> [Source information]
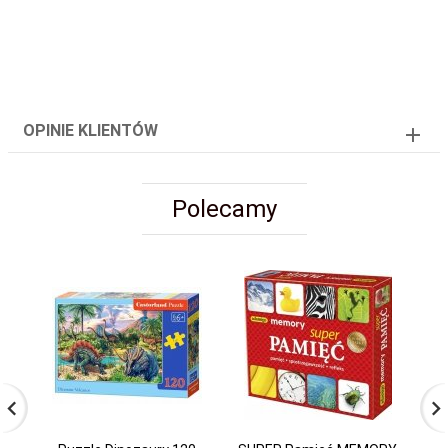
OPINIE KLIENTÓW
Polecamy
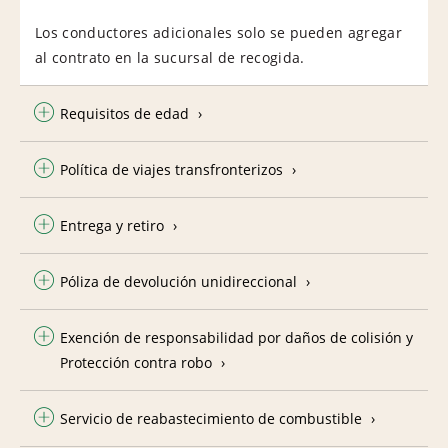
Los conductores adicionales solo se pueden agregar
al contrato en la sucursal de recogida.
Requisitos de edad
Política de viajes transfronterizos
Entrega y retiro
Póliza de devolución unidireccional
Exención de responsabilidad por daños de colisión y
Protección contra robo
Servicio de reabastecimiento de combustible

> [Problem details]
Everything from the line containing "Los conductores adicionales" through the last line above should be set down exactly; include no other lines.

> [Exercise solution]
Los conductores adicionales solo se pueden agregar
al contrato en la sucursal de recogida.
Requisitos de edad
Política de viajes transfronterizos
Entrega y retiro
Póliza de devolución unidireccional
Exención de responsabilidad por daños de colisión y
Protección contra robo
Servicio de reabastecimiento de combustible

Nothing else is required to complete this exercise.